About this period, 1600, the city of Granada was visited by pestilential epidemics, which were very fatal; Fernando Bustos gives an account of them. Gallicia suffered from epidemic small-pox.—A.D. 1601, plague visited the city of Seville; it carried off many of the higher classes.—A.D. 1602, in the middle of March, pestilence broke out in the city of Jaen; the principal symptoms were those of the true plague, attended by buboes and glandular swellings: this pestilence soon extended to Seville, Madrid, Valladolid, Burgos, Saragossa, Toledo, Cordova, Malaga, Velez, Ecija, Antequera, Granada, Andujar, and to other places.

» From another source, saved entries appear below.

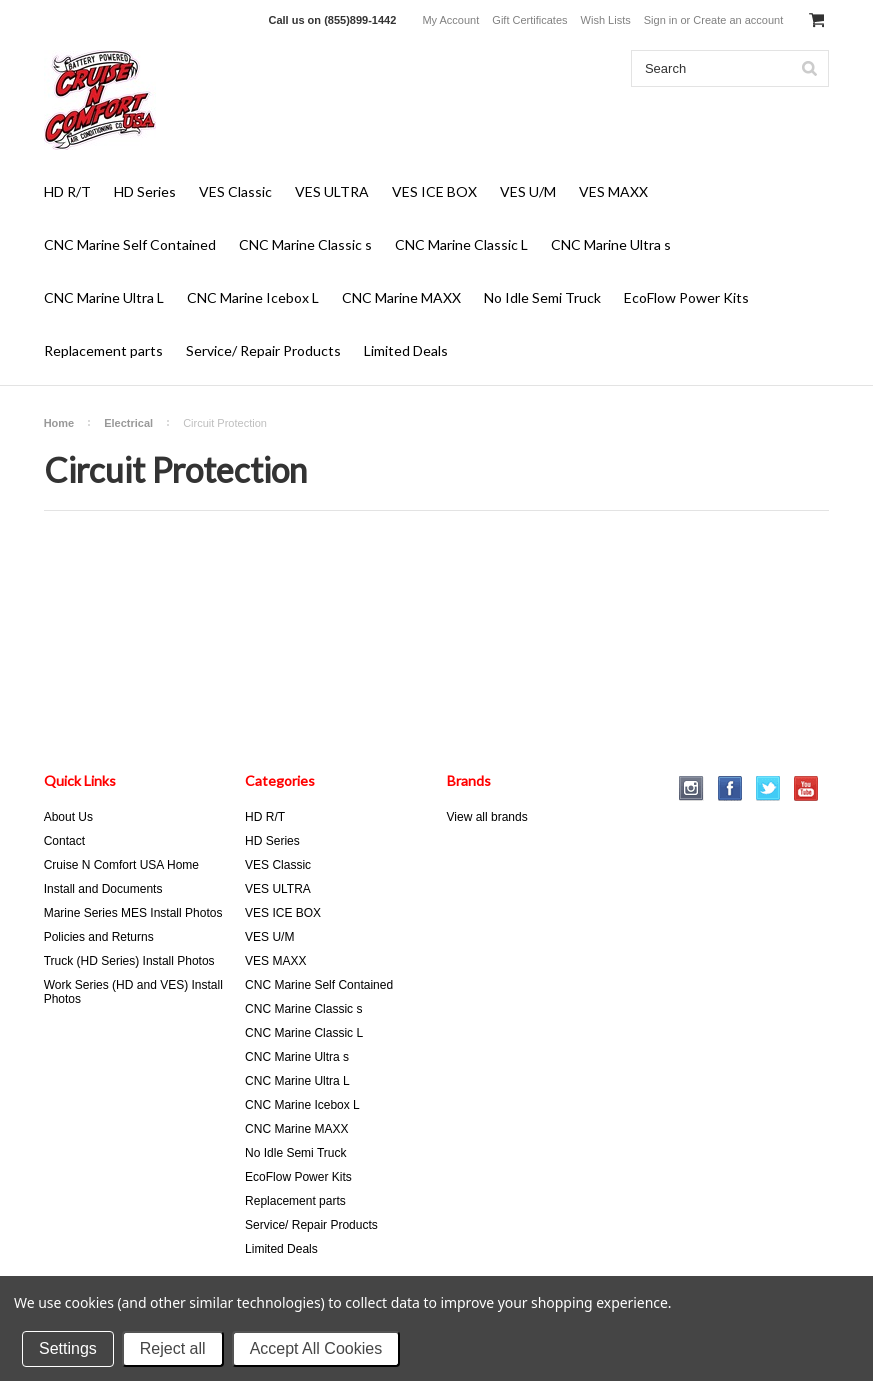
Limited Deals (406, 350)
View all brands (487, 817)
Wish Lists (606, 20)
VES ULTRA (332, 191)
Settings (68, 1348)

A.D. 1603, plague prevailed in England; 36,000 of the inhabitants of London perished by it. A similar pestilence raged at Paris, continuing for three or four years, and carrying off weekly 2000 persons during some portion of that time. This pestilence was supposed by the physicians to have been imported into London, notwithstanding the inclement seasons, and the famine and disease amongst the cattle, dumb animals, and even among dogs. The year following, 1604, the puncticular fever extended and raged with great violence all over Spain, attacking old and young; none escaping. A.D. 1605, various parts of Spain were afflicted by epidemic pestilence, especially Arbucias, where it was very fatal.
A.D. 1606. Epidemic pestilence prevailed all over Europe this year, and continued for some years after; it extended to America, where it attacked the company of emigrants taken out by George Popham, who were settled at a place in America called Sagadahoe, a patent having been granted by King James to some London merchants to form a settlement there. Hutchison, Purchas, and Gorges, in their histories of New England and Massachusetts, describe this unfortunate adventure. Various provinces in Spain suffered from bubonic pestilence, which was remarkable as having been confined principally to children; great mortality from it occurred at Barcelona.